Nach dem Genuss dieser Lektüre möchte sie auch entdecken: die ganze Welt des Carlos Ruiz Zafón und insbesondere die Fortsetzung seiner Reihe vom „Friedhof der vergessenen Bücher“, die mit zwei weiteren Werken schon auf mich wartet. Der Autor selbst hat mich bereits mit seinen Jugendbüchern, denen es an Mystik nicht mangelt überzeugt und erreicht diesen Status auch bei seinen Romanen. Besonders die opulente Ausgestaltung des Schauplatzes, die intensive Personenbeschreibung und die vielen kleinen Schauerdetails sind es, die einen enormen Lesesog hervorrufen und selbst ein Buch mit über 700 Seiten, zum absoluten Vergnügen machen.
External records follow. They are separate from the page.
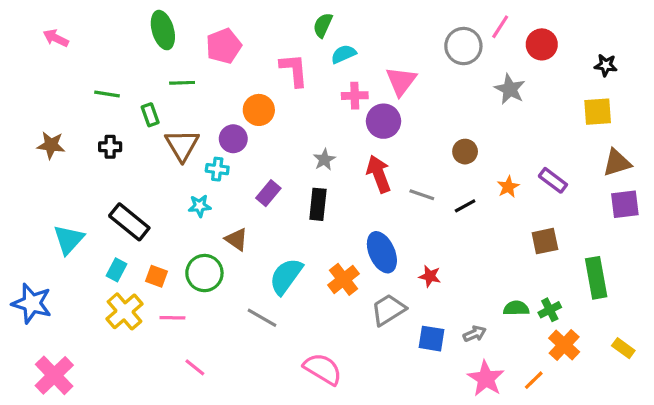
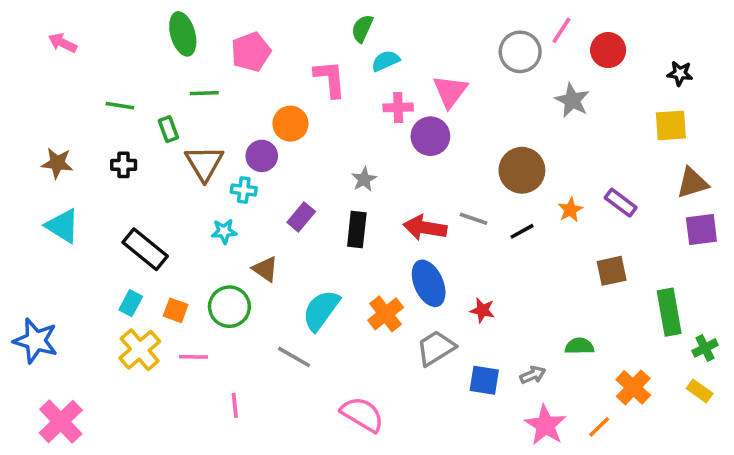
brown circle: (465, 152) -> (522, 170), size x1.6
red arrow: (379, 174) -> (425, 228), moved, turned -60
cyan triangle: (69, 239) -> (63, 226), moved, turned -40
green cross: (550, 310) -> (705, 348), moved
pink line: (195, 367) -> (235, 405), moved, turned 45

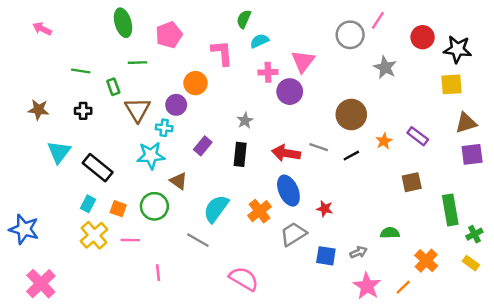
red circle: (608, 50) -> (423, 37), moved
black star: (680, 73) -> (458, 49), size x1.6
cyan triangle: (63, 226) -> (59, 152), moved, turned 35
cyan star: (224, 231) -> (151, 156), size x1.6

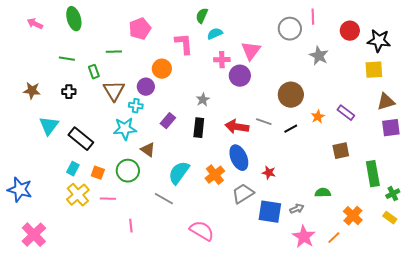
pink line: (378, 20) -> (313, 17), turned -35
green ellipse: (123, 23) -> (74, 19), moved
blue square: (326, 256) -> (270, 212), size x1.4

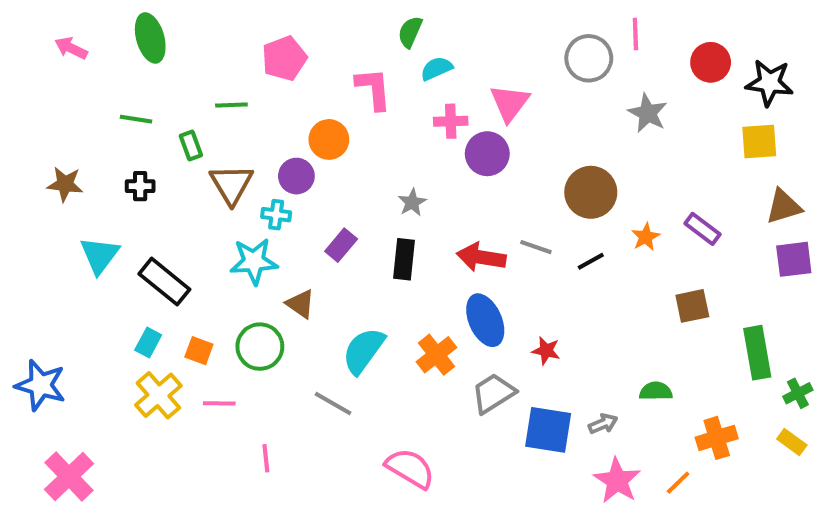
orange cross: (353, 216) -> (717, 438), turned 30

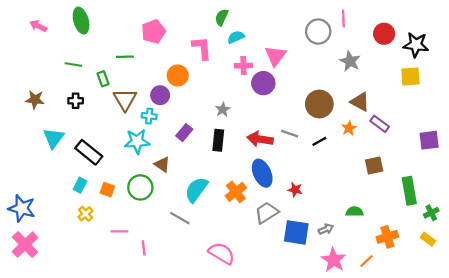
brown triangle: (784, 206) -> (360, 102), moved, turned 45
yellow cross: (158, 395) -> (85, 214), size x0.6
pink line: (219, 403) -> (119, 231), moved
pink cross: (69, 477) -> (25, 245), moved

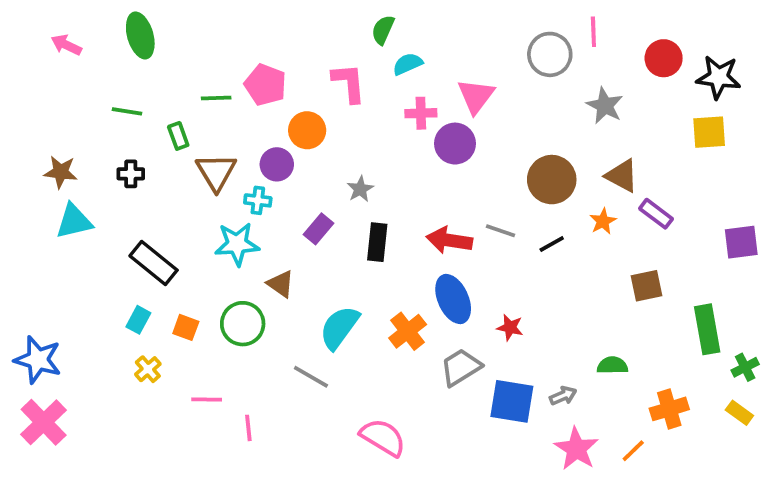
pink pentagon: (154, 32) -> (265, 85), moved, turned -30
gray star: (223, 109) -> (360, 189), moved
cyan triangle: (54, 138) -> (74, 221), moved, turned 40

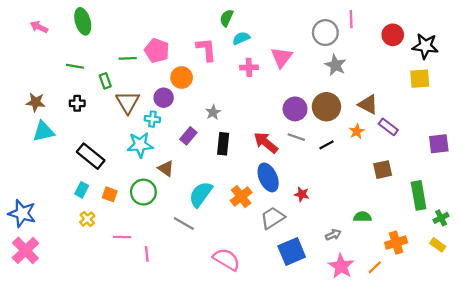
gray star: (605, 106) -> (335, 65), moved
purple circle: (455, 144) -> (295, 109), moved
red arrow: (449, 240) -> (266, 143), turned 30
blue square: (512, 401) -> (292, 252), moved, turned -32

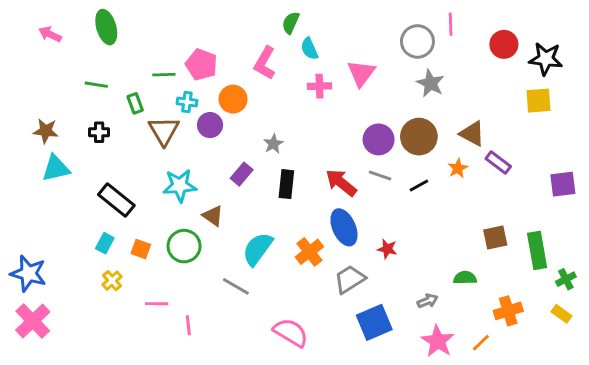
cyan semicircle: (241, 38) -> (309, 49), turned -90
pink L-shape: (206, 49) -> (265, 63), turned -145
cyan cross: (152, 119) -> (187, 102), moved
brown square: (383, 170) -> (495, 237), moved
Dieser Roman überzeugt mit einer sehr latent und verborgenen Spannung, mit so vielen dunklen Geheimnissen und spielt gekonnt mit den Überlegungen des Lesers. Gerade die Mischung aus Thriller und Fantasy-Roman gewürzt mit einer Prise Bedeutsamkeit konnte mich überzeugen. Und so wirkt dieses Buch auf mich absolut mitreißend, weil es zwar einerseits eine Geschichte erzählt, die es natürlich nicht geben kann aber andererseits so glaubwürdig agiert, dass mir der Umstand der Realitätsferne nichts mehr ausmacht. Der Hauptprotagonist agiert wie erwartet, wahrscheinlich so, wie man stellenweise selbst gehandelt hätte und gerade dieser Fakt macht ihn zum Verbündeten gegen das Böse. Nur erkennt man selbst nicht, welche Dimension die Bösartigkeit annehmen wird und wie stark sich das auf das Geschehen auswirkt. Besonders hervorheben möchte ich auch die Tatsache, dass es sich zwar um den zweiten Band einer Reihe handelt, die Geschichte aber zufriedenstellend aufgelöst und auch mit älteren Vorkenntnissen lesbar ist.

Fazit

Ich vergebe volle Punktzahl und damit 5 Lesesterne für dieses opulente Werk der schriftstellerischen Vorstellungskraft. Jedes Kapitel, jeder Satz und jede Entwicklung sind nicht nur spannend und in sich schlüssig, sondern auch wahnsinnig interessant und voller Mystik. Und das sage ich, obwohl ich eigentlich kein Fan von Schauergeschichten und Fantasy-Romanen bin. Doch Carlos Ruiz Zafón erzeugt einen sprachlich dichten Text, vor einer historisch inspirierten Kulisse und mit greifbar menschlichen Protagonisten, so dass ich hier wirklich nur ins Schwärmen geraten kann. Für mich ist dieses Buch, ebenso wie „Der Schatten des Windes“ ein absolutes Lesehighlight und ich war ausgesprochen gern mental in der „Stadt der Verdammten“ - in Barcelona.